You would have been forgiven if, in the course of the past few months, you found yourself emotionally distraught or angry, given the recent events and global incidents around the world. With strife continuing to hold grip over the political landscape of the Middle East and as Europe struggles to counter the spate of terrorist attacks it is important not to let sinister forces succeed in trying to derail your mission and lead you away from the path of success.
History has long had its fair share of characters and groups who sought to tear our social fabric. We saw it with the Holocaust, in Rwanda, Bosnia, and, today, Iraq, Syria, and Myanmar.
Here at home, in the UK, we are witnessing the meteoric rise of sentiments conspicuously supportive of violence and extremist actions championed by the Far Right and Daesh-inspired actors. It is well known that both types of groups seek to threaten our way of life and shatter our communal spirits and strong bonds of social coexistence. Ironically these groups, who dislike the spirit of debate and show disdain towards diversity, are extremely comfortable using social media platforms for the purposes of promoting their toxic ideologies and to win impressionable recruits.
We saw after the attacks Manchester, London Bridge, and Finsbury Park how communities came together in defiance of the unrelenting attempts to divide us. I visited the site of the attack in Manchester the morning after, and it was incredibly emotional to see the Mancunian people come together.

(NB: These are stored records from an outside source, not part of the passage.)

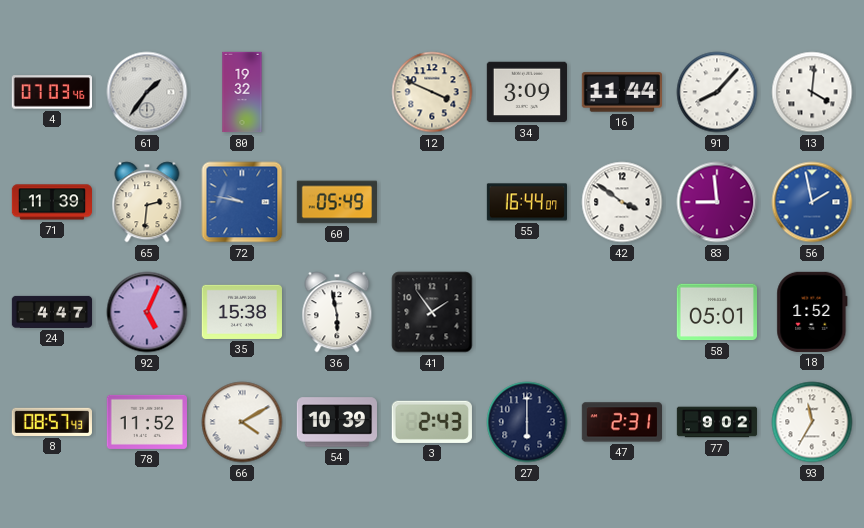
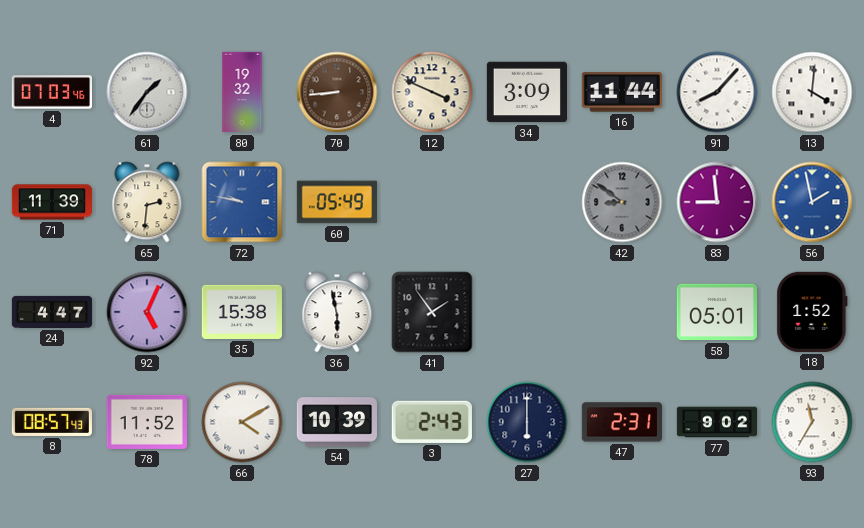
70: none -> 8:44
55: 16:44 -> none
42: 3:51 -> 8:51
42 dial: white -> grey
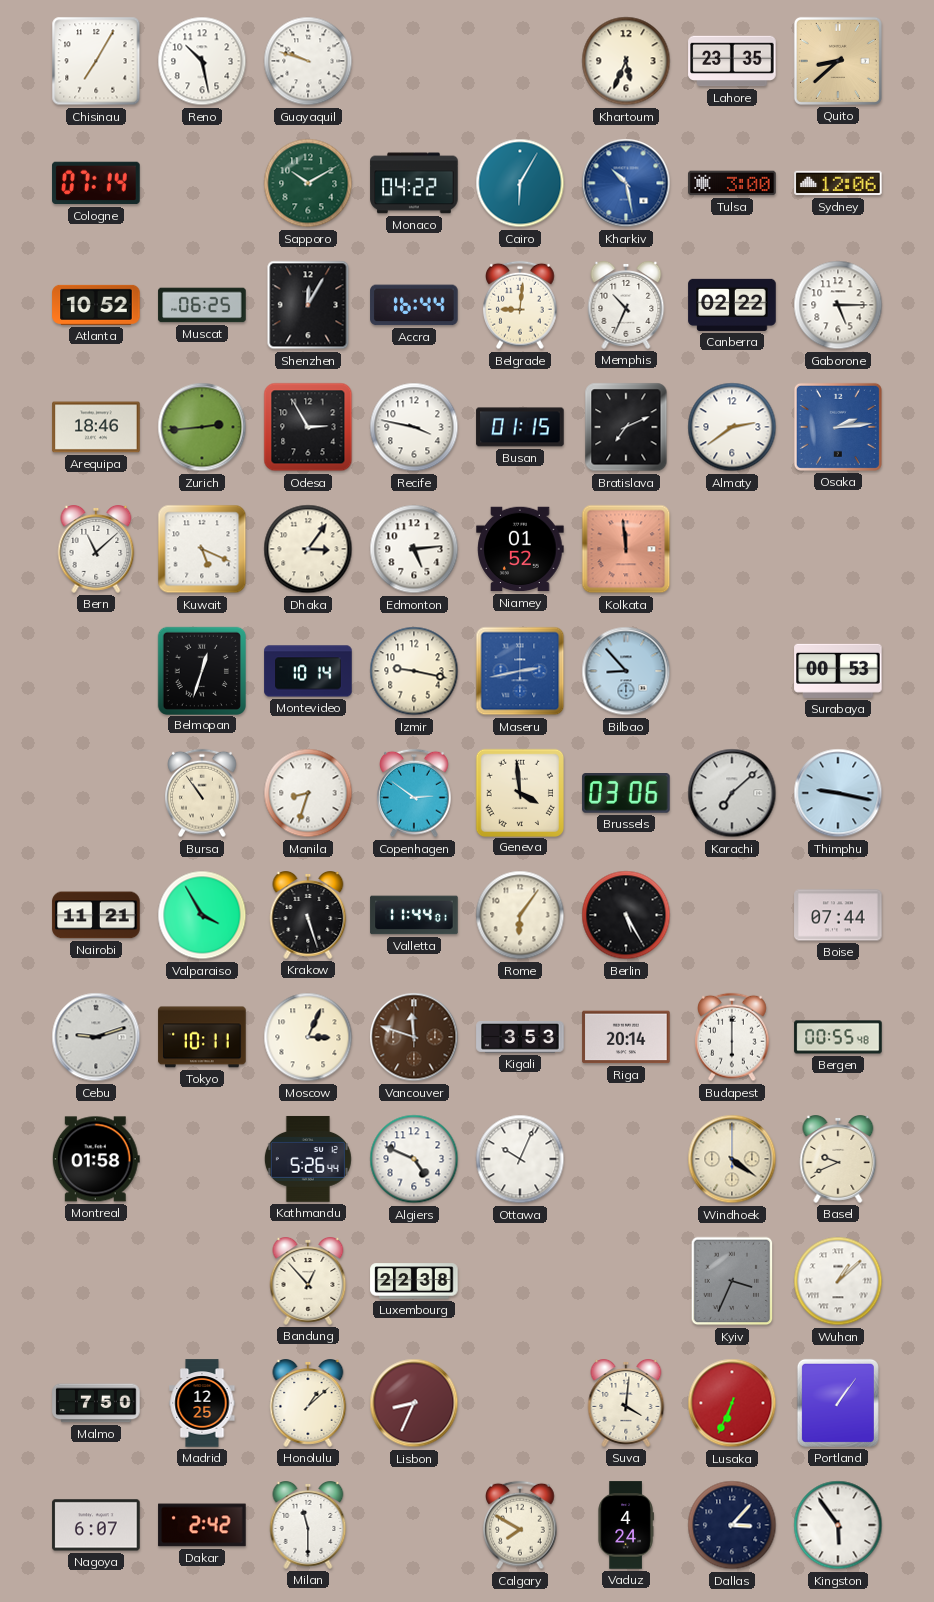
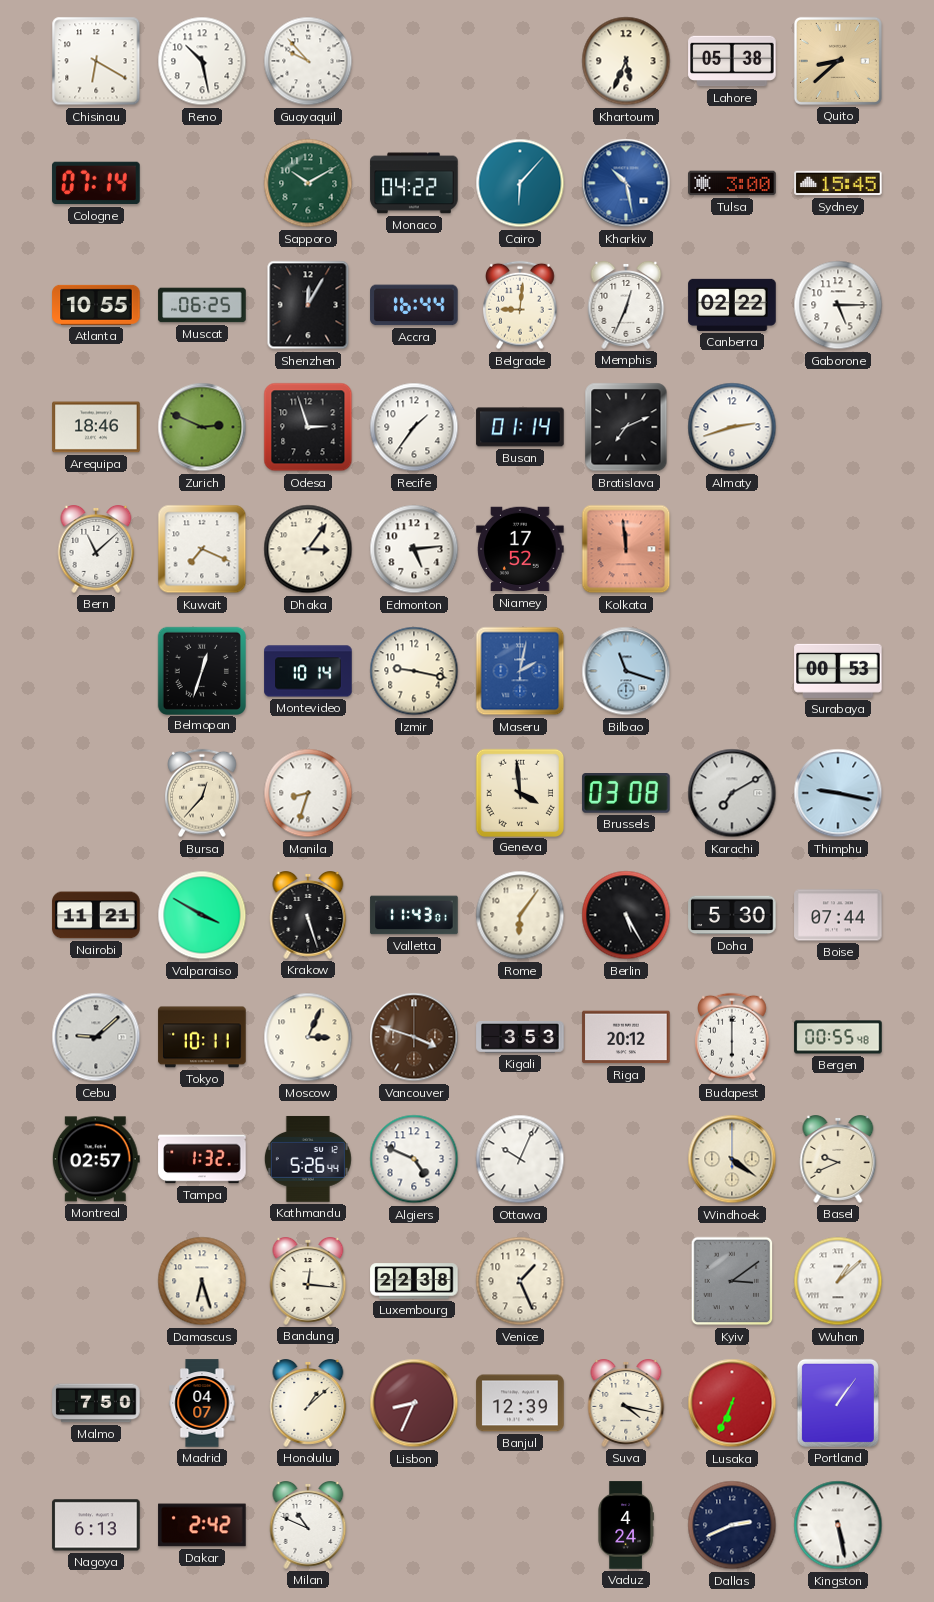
Chisinau: 7:05 -> 6:20
Guayaquil: 9:48 -> 9:53
Lahore: 23:35 -> 05:38
Cairo: 6:05 -> 6:07
Sydney: 12:06 -> 15:45
Atlanta: 10:52 -> 10:55
Memphis: 10:34 -> 12:34
Zurich: 2:44 -> 2:49
Odesa: 2:55 -> 2:57
Recife: 3:47 -> 1:36
Busan: 01:15 -> 01:14
Almaty: 2:39 -> 2:42
Osaka: 2:14 -> none
Kuwait: 5:19 -> 7:19
Niamey: 01:52 -> 17:52
Maseru: 2:43 -> 2:02
Bilbao: 8:53 -> 11:18
Bursa: 10:54 -> 12:37
Copenhagen: 2:51 -> none
Brussels: 03:06 -> 03:08
Karachi: 7:08 -> 7:10
Valparaiso: 3:55 -> 3:50
Valletta: 11:44 -> 11:43
Doha: none -> 5:30
Cebu: 9:12 -> 9:08
Vancouver: 11:48 -> 3:48
Riga: 20:14 -> 20:12
Montreal: 01:58 -> 02:57
Tampa: none -> 1:32
Damascus: none -> 6:27
Bandung: 12:53 -> 12:16
Venice: none -> 1:26
Kyiv: 3:34 -> 3:09
Madrid: 12:25 -> 04:07
Banjul: none -> 12:39
Suva: 4:01 -> 4:17
Nagoya: 6:07 -> 6:13
Milan: 11:30 -> 10:49
Calgary: 7:50 -> none
Dallas: 3:07 -> 2:41
Kingston: 5:54 -> 5:28
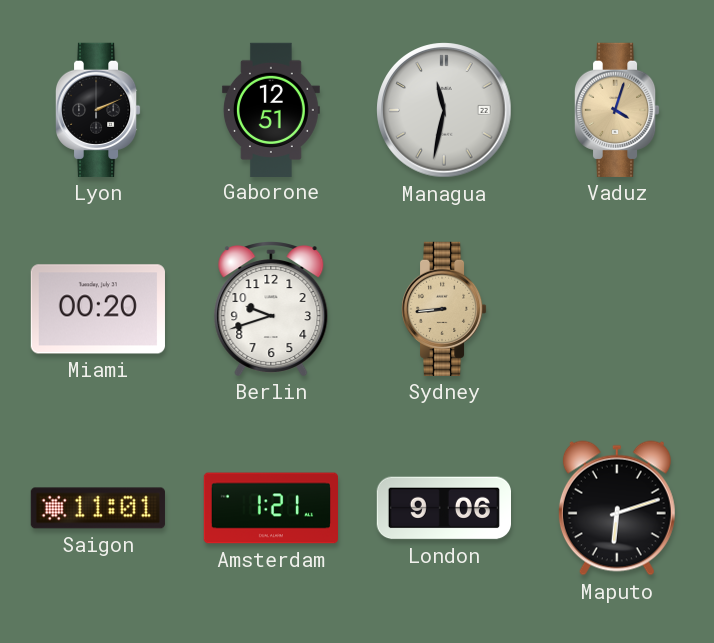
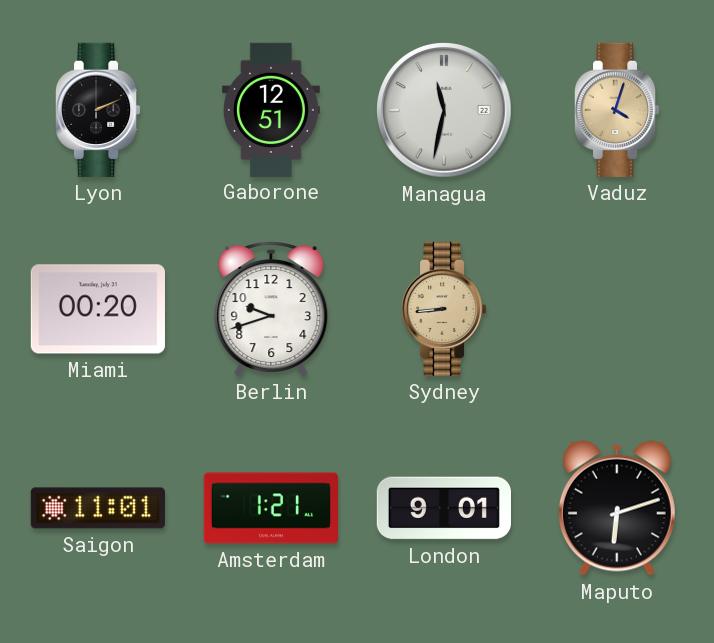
London: 9:06 -> 9:01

We know that these extremist groups rarely succeed in dividing a community; rather, what they help us achieve, inadvertently, is unity and togetherness.
The tragic murder of Jo Cox in 2016 at the hands of a far-right extremist transformed the fallen parliamentarian into a national symbol of unity that has enabled us to celebrate her memory and achievements in bringing communities together.
Although the memory of Jo Cox has given rise to many symbols and actions of defiance against extremist groups, our adversaries' efforts to divide us continue unabated. They seek to split friends apart, break families up and to create a wedge between them, to fool the young and manipulate them into accepting a new life of intolerance and belligerence. A friend of mine recalls the abrupt changes he witnessed in the behaviour of an individual with whom he was close. He saw how the friend began espousing extremist views and engaging in sectarian rhetoric all the while spewing ideas that are grossly misinterpreted Islam through the promoting of hatred and divisive language.
This is not only sad for the families involved, it also fosters hate and mistrust between different sections of the community. We have a responsibility to help put an end to this and prevent it from getting out of control before it is too late. We cannot let the Daesh or the far right mind-set alienate us and continue the breaking up of our communities and families.
When extremist do succeed in sowing the seeds of division, they follow up by preying on young, angry, and lonely voices who become recruitment targets to later serve as foot soldiers and avid defenders of their cause. The rise of violent radicalisation has been a hot topic in the media and this plays into extremists' hands as they know that those without strong community foundations or those with broken families will be more susceptible.
Because of this, there is a chance that someone you know could be falling victim for their rhetoric. Daesh relish young Muslims who isolate themselves and grow disillusioned.
If you do know someone struggling to keep true to the paths of moderation and tolerance, you should make an intervention. Reach out to them and let them know that though times are difficult, faith in God and their reliance on family will always be a more fulfilling course of action.
However, interventions can be difficult and sensitive subjects to broach. But you, like them, are never alone. There will always be someone from the community - or external groups - who can help you with advice or support. Help will always be available.
It is always worth remembering the example set by the Prophet Muhammed, who was able to inspire the youth of his times with his egalitarian teachings and messages of love. The Prophet Muhammad succeeded in bringing the youth together and went on to empower them, to lend them a voice, and inspire them to lasting actions to the benefit of wider society.
Countless traditions and numerous prophetic dictums emphatically remind the faithful of good citizenry, of abiding to the law of the land, of privileging peaceful action over violence, and to act as the bulwark against violent propaganda and sectarian hatred which results in violence.
We have seen this happen before, in Bosnia in the 1990s. Muslims were targeted by aggressive forces and their communities were separated. Those who have been on the ground and know what is really going on have stories that could frighten anybody. But now Bosnia is once again prospering, as is, though to a lesser extent, Baghdad in Iraq, we see the faithful paying heed to the teachings of Prophet Muhammad when communities of all faith act as the bulwark against extremism. Manchester, too, is a glaring example of the triumph of community cohesiveness. The city refused to let the attack divide its people and, if anything, they have pulled together in a way that has been even stronger than before.
We must serve each other to make this world a better place for us and our future children, for surely if we stick together we will be able to rid ourselves of this awful affliction.